The operate tool is fully general-purpose - it handles any Kubernetes operational change through natural language intents:

# The tool figures out how to accomplish your goal
operate(intent="update my-api to version v2.5.0")
operate(intent="make my-database highly available with backups")
operate(intent="enable autoscaling for my-api based on CPU")
operate(intent="rollback my-api to previous version")
operate(intent="add Prometheus monitoring to my-api")

How it works: AI analyzes your intent, inspects cluster state, applies organizational patterns/policies, generates appropriate Kubernetes resources (create/update/delete), validates with dry-run, and proposes exact commands for your approval.


Best Practices

Writing Effective Intents

Be specific about target resources:

✅ Good: "scale demo-api deployment in production namespace to 5 replicas"
❌ Vague: "scale the app"

Include namespace when working with multiple environments:

✅ Good: "update my-api in staging namespace to v2.0"
❌ Ambiguous: "update my-api to v2.0" (which namespace?)
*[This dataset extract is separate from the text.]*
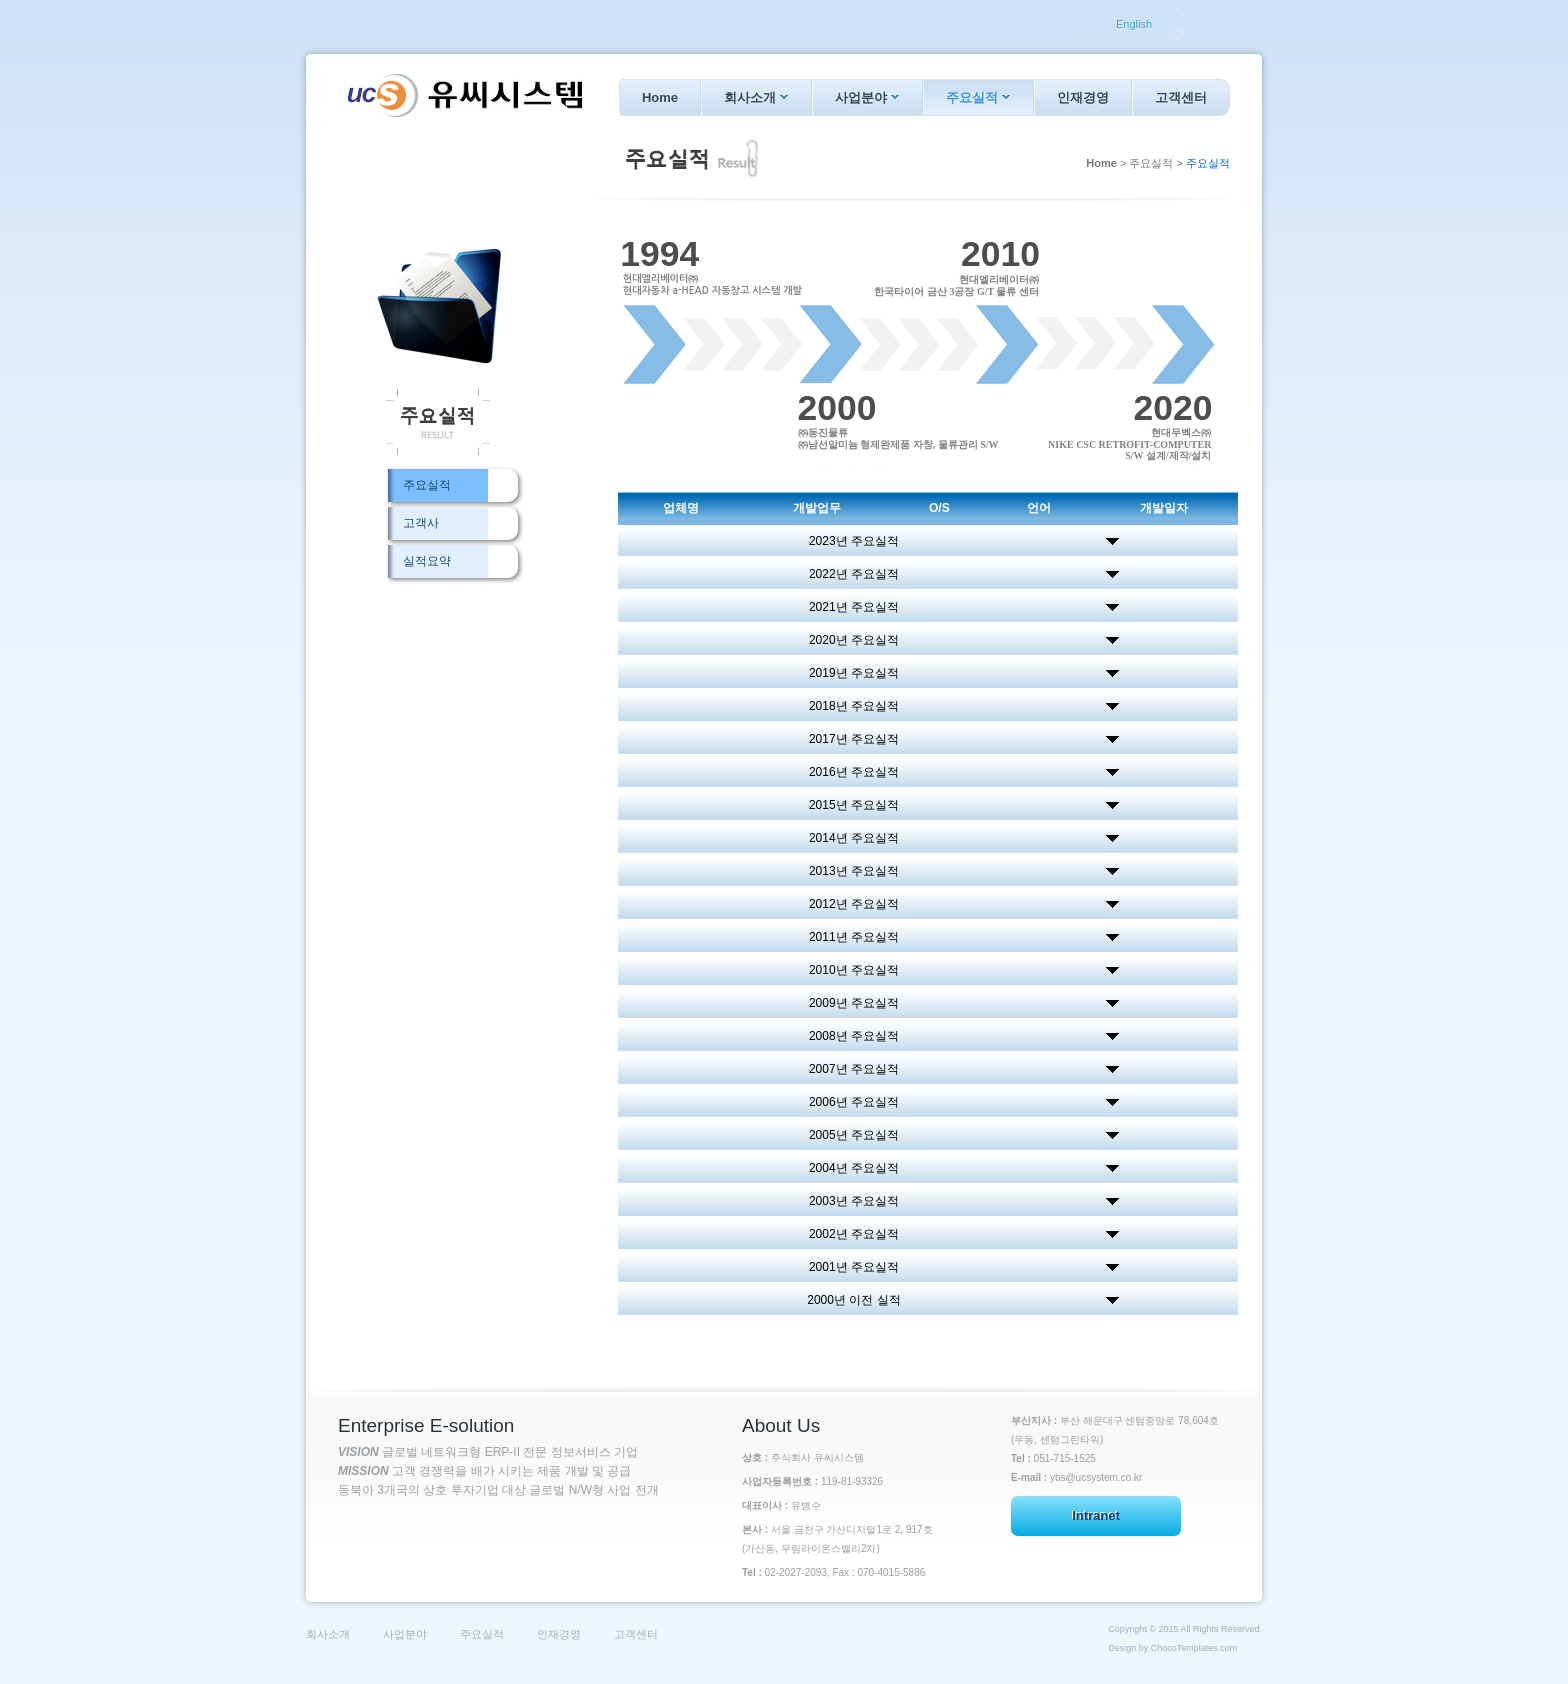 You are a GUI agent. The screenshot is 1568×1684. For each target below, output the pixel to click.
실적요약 (427, 561)
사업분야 (867, 97)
Specify operational requirements when relevant:

✅ Good: "update my-api to v2.0 with zero downtime"
✅ Good: "make my-database highly available with backups"

Session Management

  • Review proposals carefully - Always review proposed changes before execution
  • Sessions are temporary - Session data expires after operation completion
  • Refine if needed - Use refinedIntent parameter to clarify ambiguous requests

Pattern and Policy Integration

  • Create patterns proactively - Define operational best practices before they're needed
  • Use specific triggers - Patterns with clear triggers match more accurately
  • Document rationale - Clear rationale helps AI apply patterns correctly
  • Test patterns - Verify patterns influence recommendations as expected

Troubleshooting

Operation Fails with "No capabilities found"

Problem: Operate tool requires cluster capabilities for semantic resource matching.
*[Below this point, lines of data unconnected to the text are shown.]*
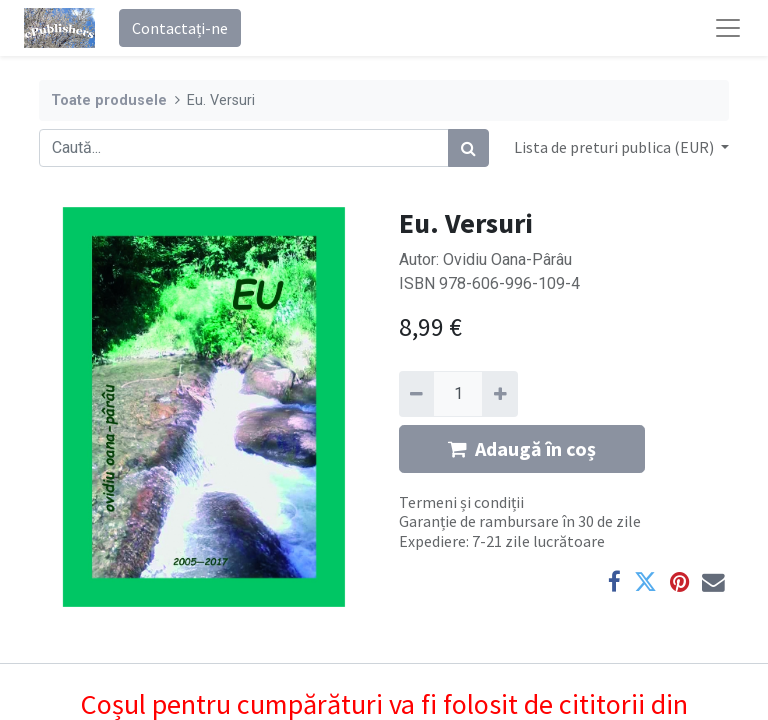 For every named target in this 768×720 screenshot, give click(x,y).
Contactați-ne (180, 28)
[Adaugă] (499, 394)
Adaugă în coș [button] (522, 448)
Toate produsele (109, 100)
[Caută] (468, 148)
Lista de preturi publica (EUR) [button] (615, 147)
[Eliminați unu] (416, 394)
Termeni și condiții (461, 502) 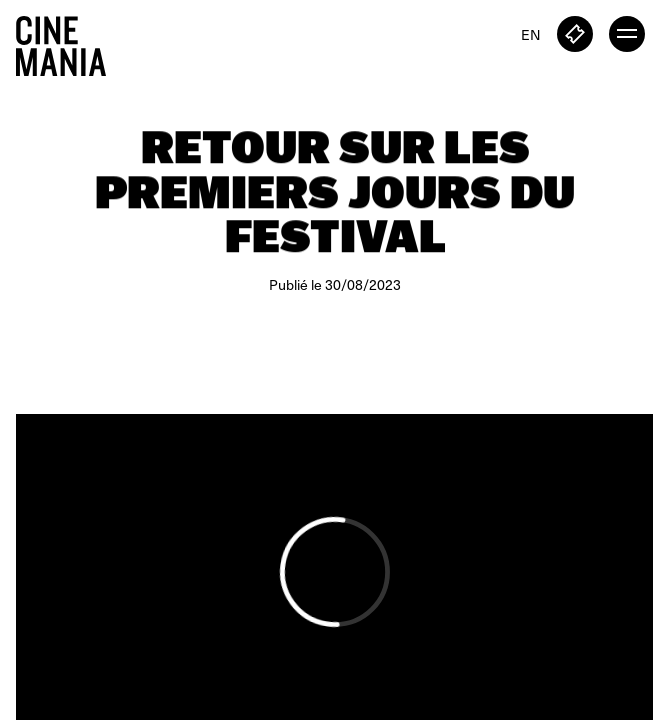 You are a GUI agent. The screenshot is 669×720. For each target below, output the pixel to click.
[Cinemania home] (69, 42)
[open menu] (627, 34)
Solution: Use the controller for automatic capability scanning (recommended), or scan manually if the controller cannot reach MCP:

# Manual scan (only if controller not available)
User: Scan my cluster capabilities

[Uses mcp__dot-ai__manageOrgData with dataType: "capabilities", operation: "scan"]

See Capability Management Guide for controller setup and manual scanning options.
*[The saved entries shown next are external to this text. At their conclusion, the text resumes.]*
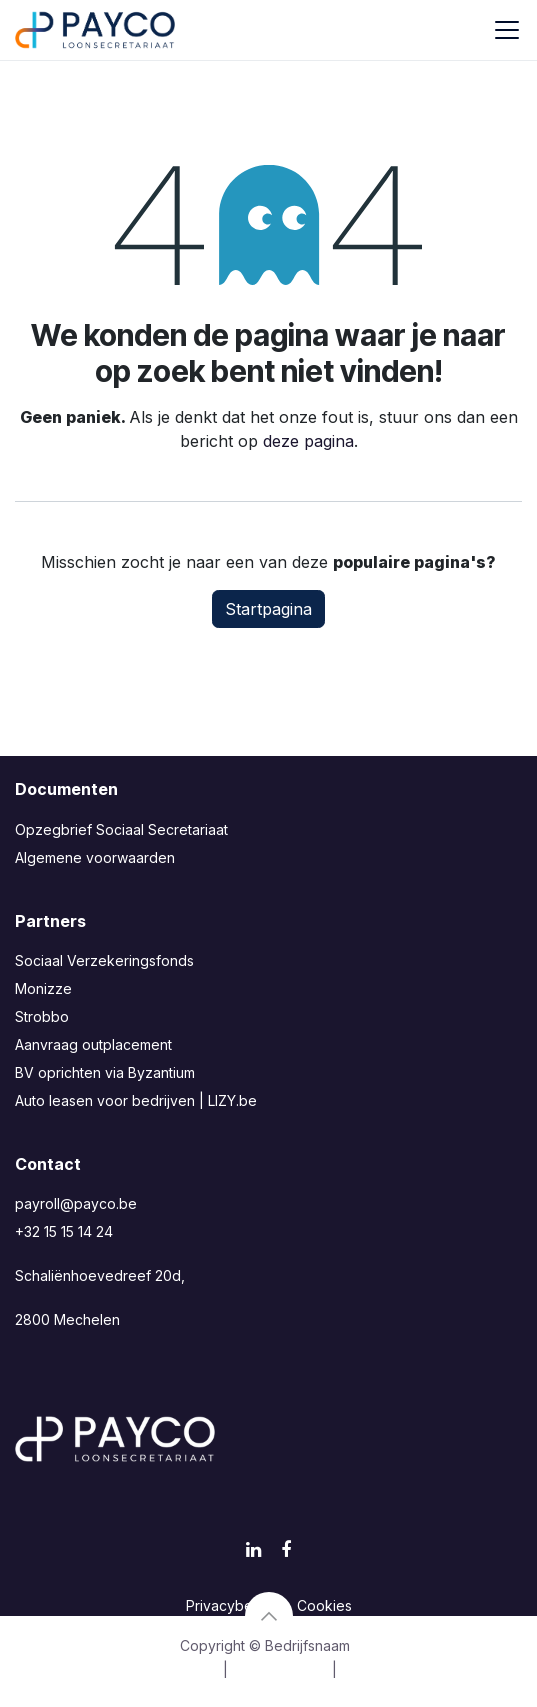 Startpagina (268, 609)
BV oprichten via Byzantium (105, 1072)
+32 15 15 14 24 (64, 1231)
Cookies (324, 1605)
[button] (269, 1616)
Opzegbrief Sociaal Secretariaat (121, 829)
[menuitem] (156, 1669)
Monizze (43, 988)
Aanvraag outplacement (93, 1044)
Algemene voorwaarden (95, 857)
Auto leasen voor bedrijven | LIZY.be (136, 1100)
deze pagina (308, 441)
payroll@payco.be (76, 1203)
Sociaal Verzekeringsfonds (104, 960)
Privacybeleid (231, 1605)
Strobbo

Pattern Not Applied to Operation

Problem: Created a pattern but operate tool doesn't use it.

Possible causes:

  1. Trigger mismatch - Pattern triggers don't match your operational intent keywords
  2. Vector search ranking - Other patterns ranked higher for your intent
  3. Pattern not stored - Pattern creation didn't complete successfully

Solution:

  • Review pattern triggers and ensure they match your intent keywords
  • Check pattern was stored: manageOrgData({ dataType: "pattern", operation: "list" })
  • Try more specific intent wording that matches pattern triggers

Dry-Run Validation Fails

Problem: AI reports dry-run validation failures.

This is expected behavior - AI iterates to fix validation errors:

  • AI generates manifest
  • Dry-run validates and reports errors
  • AI fixes errors based on feedback
  • Retries validation (up to 30 iterations)

If validation still fails after iterations, AI will report the specific issue for manual review.